This week: revisiting Cadillac Desert, climate change and California, learning from Joplin, and vDatum.
The book, by Marc Reisner, challenged basic beliefs by which the West had been developed and governed, beliefs still widely held by some Western residents and leaders. It argued that water had been badly managed and that competition for water supplies between rapidly growing communities and agribusiness was coming, that cropland would be rendered useless because of salt accumulation and finally that dams throughout the West would be impaired by silting, reducing their capacity significantly and making water less available.
If you think California’s water problems look bad now, just wait.
That seems to be the message of a new study by a team from the USGS, Scripps, Berkeley and elsewhere who ran detailed simulations of climate change scenarios on the Sacramento-San Joaquin Delta/San Francisco Bay system.
In a new report from NOAA, the Joplin tornado offers important lessons for disaster preparedness. The report identifies best practices and makes recommendations to help save more lives during future violent tornadoes. Through interviews with more than 100 Joplin residents, the NOAA team found that societal response to warnings is highly complex and involves a number of factors, such as risk perception, overall credibility of warnings and warning communications.

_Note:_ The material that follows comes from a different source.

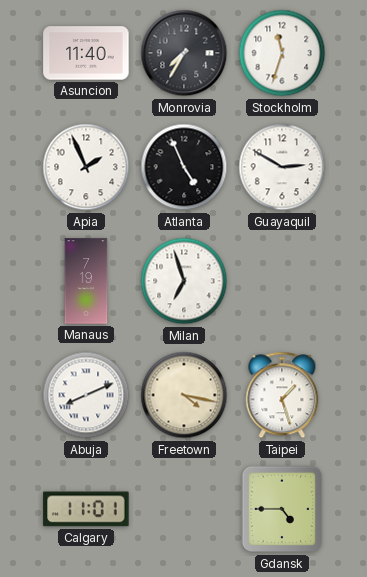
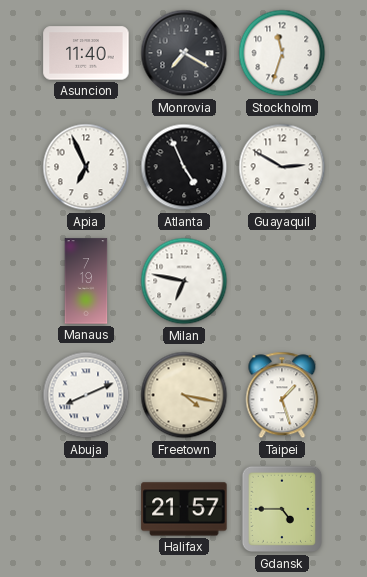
Monrovia: 7:35 -> 7:20
Apia: 1:56 -> 6:56
Milan: 6:57 -> 6:47
Calgary: 11:01 -> none
Halifax: none -> 21:57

A useful geo transformation tool for anyone that has a need to work with shoreline data and other hydrographic data products from NOAA and others. A useful transofrmation tool from NOAA – vDatum. VDatum is a free software tool being developed jointly by NOAA’s National Geodetic Survey (NGS), Office of Coast Survey (OCS), and Center for Operational Oceanographic Products and Services (CO-OPS). VDatum is designed to vertically transform geospatial data among a variety of tidal, orthometric and ellipsoidal vertical datums – allowing users to convert their data from different horizontal/vertical references into a common system and enabling the fusion of diverse geospatial data in desired reference levels.